Six victims of a shipwreck in which an estimated 800 fleeing people drowned in the Mediterranean were buried in Italy on Thursday (July 9), nearly three months after their deaths. The bodies were recovered by the Italian navy from the wreck around 380 metres below sea level.
The six wooden coffins were lowered into graves in the community cemetery on the outskirts of Catania, Sicily's second city. Each was marked with a number to identify those buried as victims of the shipwreck on 18 April, when a boat crammed with refugees and migrants sank in the Mediterranean.
A woman's body retrieved immediately after the disaster was buried alongside the remains of five people who were recovered from the sea between 29 June and 1 July by the Italian navy.

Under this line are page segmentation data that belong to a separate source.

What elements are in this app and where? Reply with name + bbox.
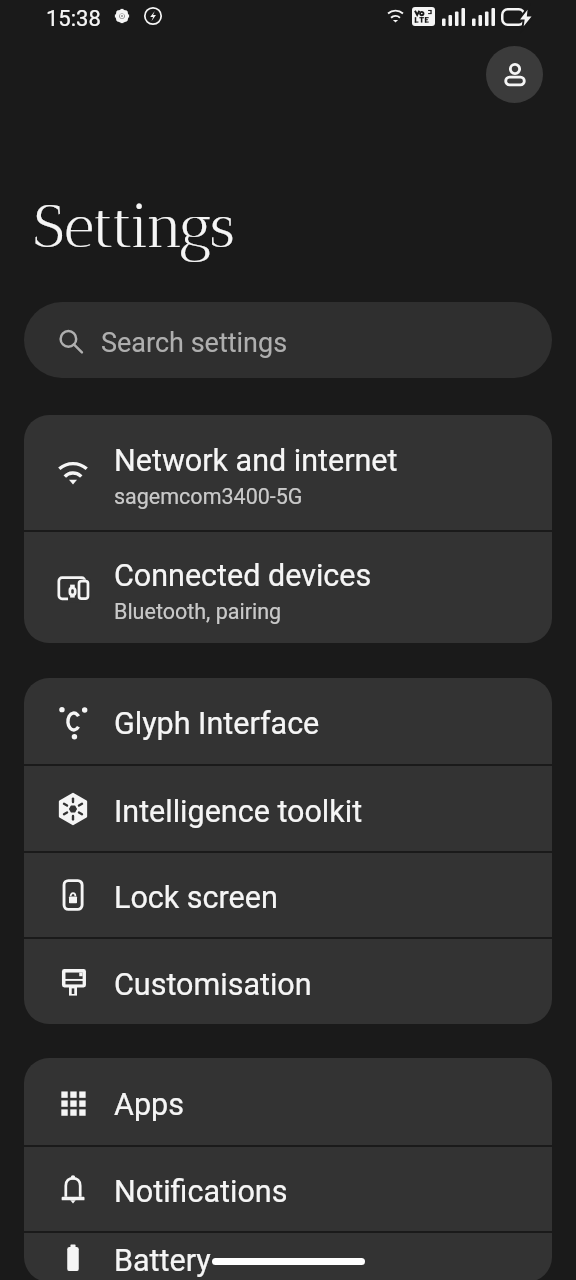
staticText: Connected devices xyxy=(114,558,372,594)
button[interactable]: Notifications xyxy=(24,1147,552,1231)
button[interactable]: Glyph Interface xyxy=(24,678,552,764)
staticText: Notifications xyxy=(114,1174,288,1210)
button[interactable]: Connected devices xyxy=(24,532,552,643)
staticText: Bluetooth, pairing xyxy=(114,599,282,624)
staticText: Intelligence toolkit xyxy=(114,794,363,830)
button[interactable]: Battery xyxy=(24,1233,552,1280)
staticText: Apps xyxy=(114,1087,184,1123)
button[interactable]: Customisation xyxy=(24,939,552,1024)
staticText: Glyph Interface xyxy=(114,706,320,742)
staticText: Battery xyxy=(114,1243,211,1279)
staticText: Settings xyxy=(33,192,235,262)
button[interactable]: Intelligence toolkit xyxy=(24,766,552,851)
staticText: Lock screen xyxy=(114,880,278,916)
staticText: Customisation xyxy=(114,967,312,1003)
staticText: sagemcom3400-5G xyxy=(114,484,303,509)
button[interactable]: Search settings xyxy=(24,302,552,378)
staticText: Search settings xyxy=(101,327,288,359)
staticText: Network and internet xyxy=(114,443,398,479)
button[interactable]: Apps xyxy=(24,1058,552,1145)
button[interactable]: Lock screen xyxy=(24,853,552,937)
button[interactable]: Network and internet xyxy=(24,415,552,530)
staticText: 15:38 xyxy=(46,6,101,32)
button[interactable]: Account xyxy=(486,46,543,103)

As of July 10, the total number of bodies recovered from the seabed numbered 13.
The coffins were lowered into the ground by local authority workers, most dressed in sky blue shirts with gold crosses hanging around their necks. As they worked under the baking midday sun, a digger cleared ground for a further seven coffins due to arrive Friday.
A sprig of flowers was thrown onto each coffin as they were laid to rest. There was no formal funeral service.
Italy's prime minister, Matteo Renzi, had previously expressed his wish to have the victims' bodies returned to their relatives, although the depth of the shipwreck and the difficulty in identifying remains makes this almost impossible.
Those who came to be buried in Catania were instead laid to rest between Sicilians' mausoleums and well-kept graves, close to those of a number of people who drowned in 2013. Nearly 600 people died in two separate incidents in October 2013, prompting shocked reactions from EU leaders.
It was however the capsizing in April 2015 -- the worst such incident in decades -- which led the EU to triple funding of its Frontex led Triton and Poseidon sea operations. The increase in search and rescue missions has led to a drastic reduction in the number of deaths. Between January and April 2015, almost 1,800 refugees and migrants drowned or went missing in the Mediterranean. Over May and June, the figure fell to 80.
The number of refugees and migrants taking the dangerous journey across the Mediterranean to Europe is however increasing, with 137,000 people arriving in the first six months of 2015 compared to 75,000 during the same period last year.
The majority of those taking the Mediterranean Sea route to reach Europe are people fleeing war, conflict and persecution. A third of people arriving by boat in Italy or Greece are Syrians, escaping an ongoing conflict which has prompted more than four million people to flee their home country. UNHCR data shows the second and third largest groups are from Afghanistan and Eritrea.